Camilleri shocks Ferrari by resigning as CEO

Louis Camilleri has stunned Ferrari by resigning from his position as CEO after less than two and a half years in the role.

Camilleri joined the company in July 2018 as the successor to Sergio Marchionne. In August this year, in an interview with this writer, the 65-year-old claimed "stability and focus" were required from the top down to return the Scuderia to winning ways.

Camilleri, who also serves as chairman of Philip Morris International, has decided to stand down as both CEO and as a member of the board of directors "for personal reasons".

The announcement, made via the New York Stock Exchange, confirmed executive chairman John Elkann is to act as interim CEO while a successor is found.

Elkann said: “I would like to express our most sincere thanks to Louis for his unstinting dedication as our chief executive officer since 2018 and as a member of our board of directors since 2015.

"His passion for Ferrari has been limitless and under his leadership the company has further affirmed its position as one of the world’s greatest companies, capitalising on its truly unique heritage and an unerring quest for excellence. We wish him and his family a long and happy retirement.”

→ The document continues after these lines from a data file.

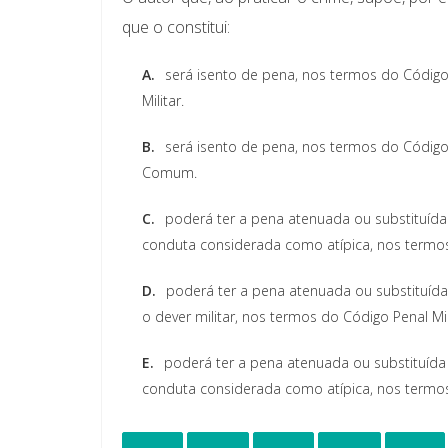
que o constitui:
A.
será isento de pena, nos termos do Código
Militar.
B.
será isento de pena, nos termos do Código 
Comum.
C.
poderá ter a pena atenuada ou substituída 
conduta considerada como atípica, nos term
D.
poderá ter a pena atenuada ou substituída
o dever militar, nos termos do Código Penal M
E.
poderá ter a pena atenuada ou substituíd
conduta considerada como atípica, nos termos 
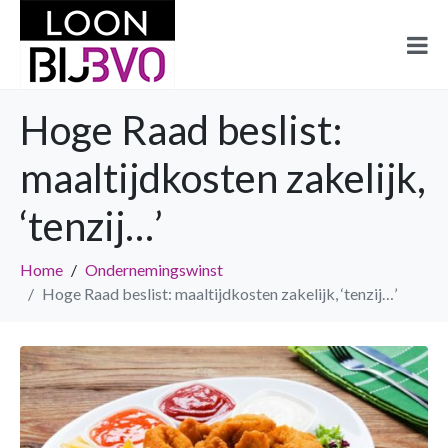
Hoge Raad beslist:
maaltijdkosten zakelijk,
‘tenzij…’
Home
Ondernemingswinst
Hoge Raad beslist: maaltijdkosten zakelijk, ‘tenzij…’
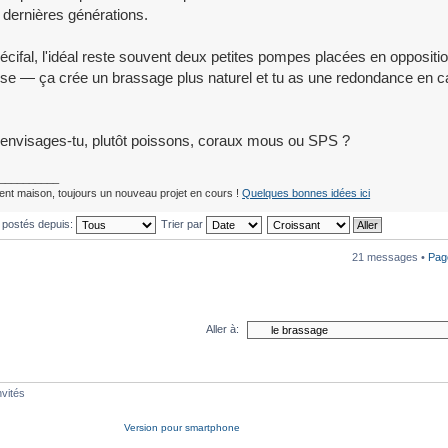
 dernières générations.
récifal, l'idéal reste souvent deux petites pompes placées en oppositio
sse — ça crée un brassage plus naturel et tu as une redondance en c
 envisages-tu, plutôt poissons, coraux mous ou SPS ?
__________
nt maison, toujours un nouveau projet en cours !
Quelques bonnes idées ici
 postés depuis:
Trier par
21 messages •
Pa
Aller à:
nvités
Version pour smartphone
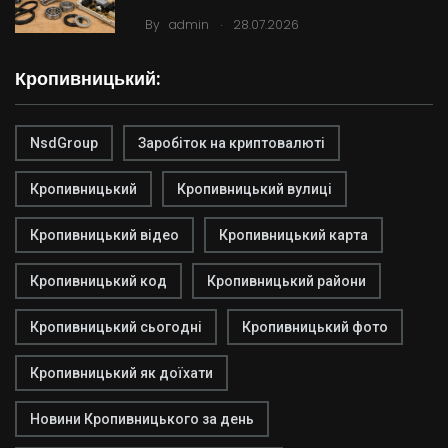
.
By
admin
28.07.2026
Кропивницький:
NsdGroup
Заробіток на криптовалюті
Кропивницький
Кропивницький вулиці
Кропивницький відео
Кропивницький карта
Кропивницький код
Кропивницький райони
Кропивницький сьогодні
Кропивницький фото
Кропивницький як доїхати
Новини Кропивницького за день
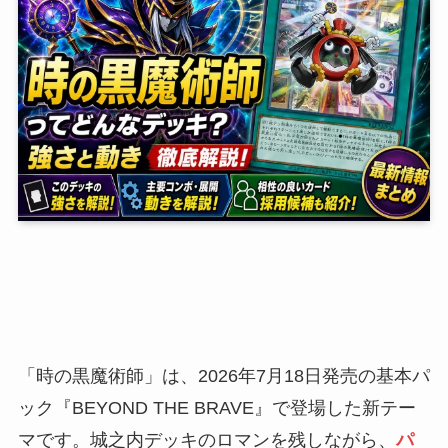
「時の黒魔術師」は、2026年7月18日発売の基本パ
ック『BEYOND THE BRAVE』で登場した新テー
マです。城之内デッキのロマンを残しながら、
パ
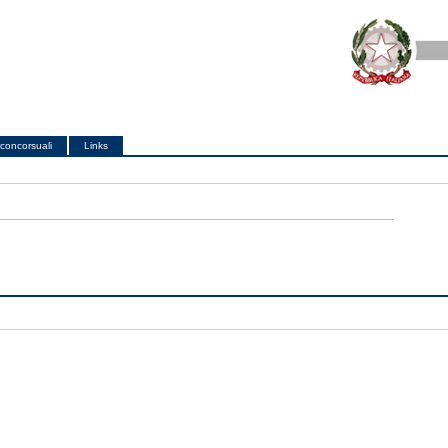
concorsuali
Links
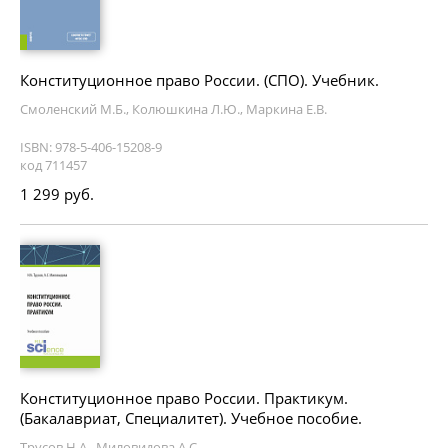
Конституционное право России. (СПО). Учебник.
Смоленский М.Б., Колюшкина Л.Ю., Маркина Е.В.
ISBN: 978-5-406-15208-9
код 711457
1 299 руб.
Конституционное право России. Практикум.
(Бакалавриат, Специалитет). Учебное пособие.
Трусов Н.А., Миловидова А.С.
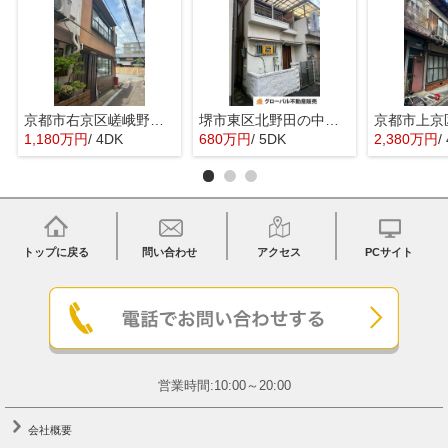
京都市右京区嵯峨野宮ノ元町の中古一戸建
堺市東区北野田の中古一戸建
1,180万円
/ 4DK
680万円
/ 5DK
2,380万円
/
トップに戻る
問い合わせ
アクセス
PCサイト
営業時間:10:00～20:00
会社概要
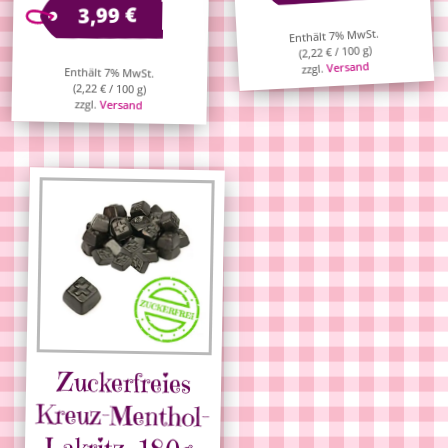
€
3,99
Enthält 7% MwSt.
/ 100 g)
€
2,22
(
Versand
zzgl.
Enthält 7% MwSt.
(
2,22
€
/ 100 g)
zzgl.
Versand
Zuckerfreies
Kreuz-Menthol-
Lakritz, 180g-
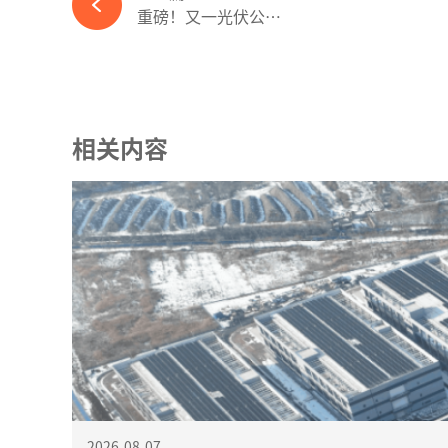
重磅！又一光伏公司濒临退市红线-365wm完美体育官网
相关内容
2026-08-07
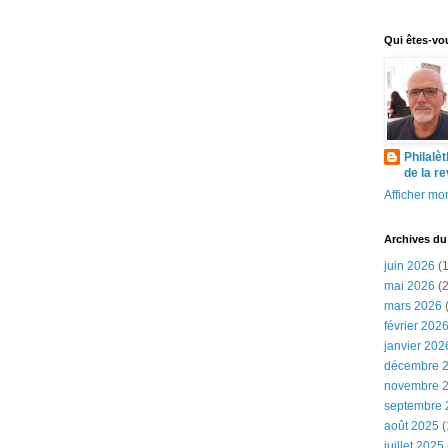
Qui êtes-vo
Philalè
de la r
Afficher mon
Archives du
juin 2026
(1
mai 2026
(2
mars 2026
(
février 202
janvier 202
décembre 
novembre 
septembre 
août 2025
(
juillet 2025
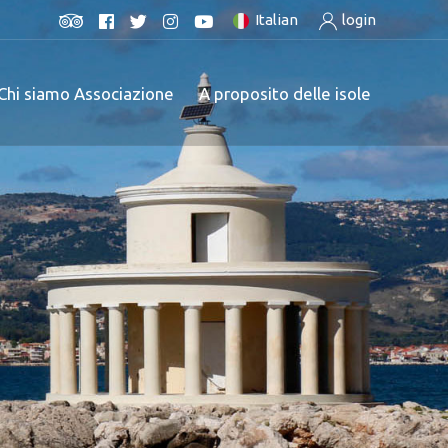
Italian
login
Chi siamo Associazione
A proposito delle isole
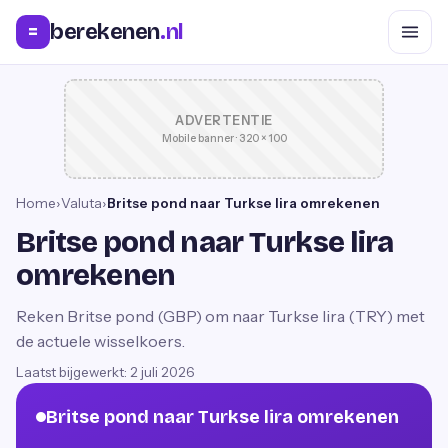
berekenen
.nl
=
ADVERTENTIE
Mobile banner · 320 × 100
Home
›
Valuta
›
Britse pond naar Turkse lira omrekenen
Britse pond naar Turkse lira
omrekenen
Reken Britse pond (GBP) om naar Turkse lira (TRY) met
de actuele wisselkoers.
Laatst bijgewerkt:
2 juli 2026
Britse pond naar Turkse lira omrekenen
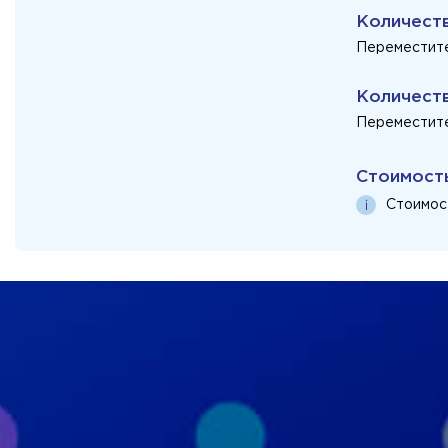
Количест
Переместите
Количест
Переместите
Стоимост
Стоимос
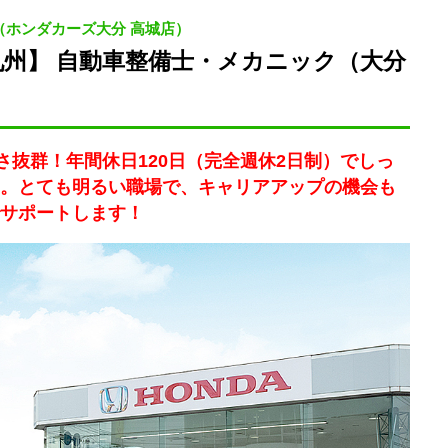
ホンダカーズ大分 高城店）
州】 自動車整備士・メカニック（大分
さ抜群！年間休日120日（完全週休2日制）でしっ
。とても明るい職場で、キャリアアップの機会も
サポートします！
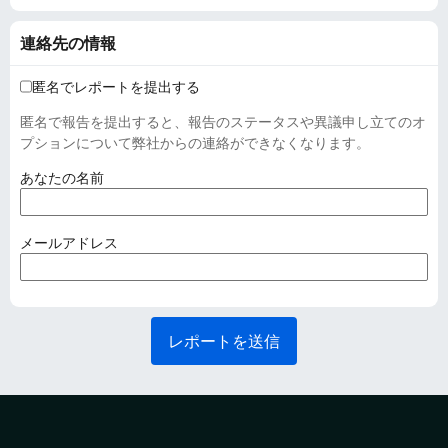
連絡先の情報
匿名でレポートを提出する
匿名で報告を提出すると、報告のステータスや異議申し立てのオ
プションについて弊社からの連絡ができなくなります。
(
あなたの名前
必
須
)
(
メールアドレス
必
須
)
レポートを送信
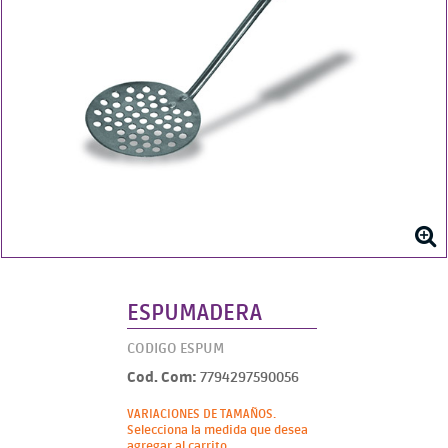
ESPUMADERA
CODIGO ESPUM
Cod. Com:
7794297590056
VARIACIONES DE TAMAÑOS.
Selecciona la medida que desea
agregar al carrito.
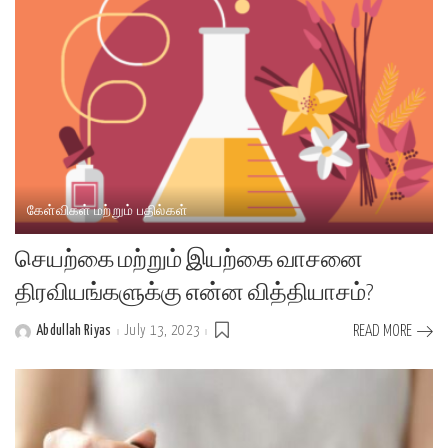
கேள்விகள் மற்றும் பதில்கள்
செயற்கை மற்றும் இயற்கை வாசனை
திரவியங்களுக்கு என்ன வித்தியாசம்?
Abdullah Riyas
July 13, 2023
READ MORE
Posted
by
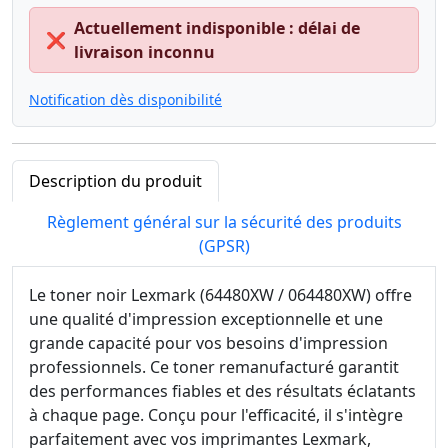
Actuellement indisponible : délai de
❌
livraison inconnu
Notification dès disponibilité
Description du produit
Règlement général sur la sécurité des produits
(GPSR)
Le toner noir Lexmark (64480XW / 064480XW) offre
une qualité d'impression exceptionnelle et une
grande capacité pour vos besoins d'impression
professionnels. Ce toner remanufacturé garantit
des performances fiables et des résultats éclatants
à chaque page. Conçu pour l'efficacité, il s'intègre
parfaitement avec vos imprimantes Lexmark,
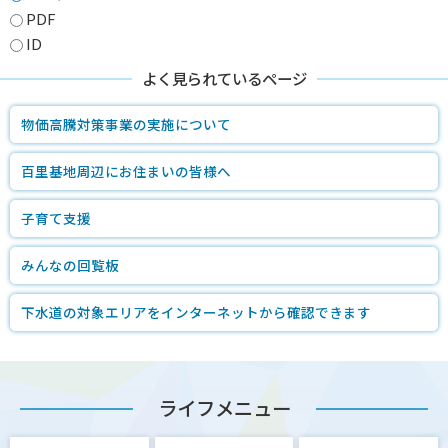
PDF
ID
よく見られているページ
物価高騰対策事業の実施について
百里基地周辺にお住まいの皆様へ
子育て支援
みんなの回覧板
下水道の対象エリアをインターネットから確認できます
ライフメニュー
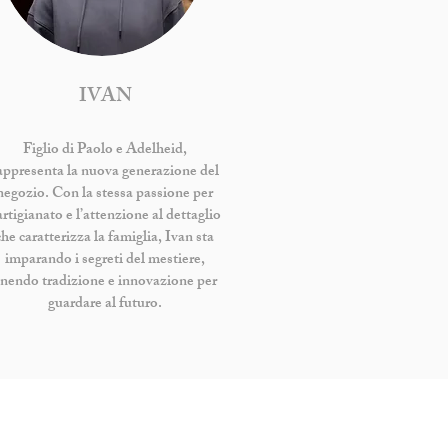
IVAN
Figlio di Paolo e Adelheid,
appresenta la nuova generazione del
negozio. Con la stessa passione per
artigianato e l’attenzione al dettaglio
che caratterizza la famiglia, Ivan sta
imparando i segreti del mestiere,
nendo tradizione e innovazione per
guardare al futuro.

Commenting on his departure, Camilleri said: “Ferrari has been a part of my life and serving as its chief executive has been a great privilege.

"My admiration for the extraordinary men and women of Maranello and for the passion and dedication they apply to everything they do knows no bounds.

"I’m proud of the company’s numerous achievements since 2018 and know that Ferrari’s best years are still to come.”

Under Camilleri, Ferrari was going through a transitional period due to the effects of the Covid-19 pandemic.

In August, the company, incorporating the F1 team, announced second-quarter revenue of £500million, down from about £900m in the same quarter last year, after the lockdown forced Ferrari to produce 2,000 fewer cars.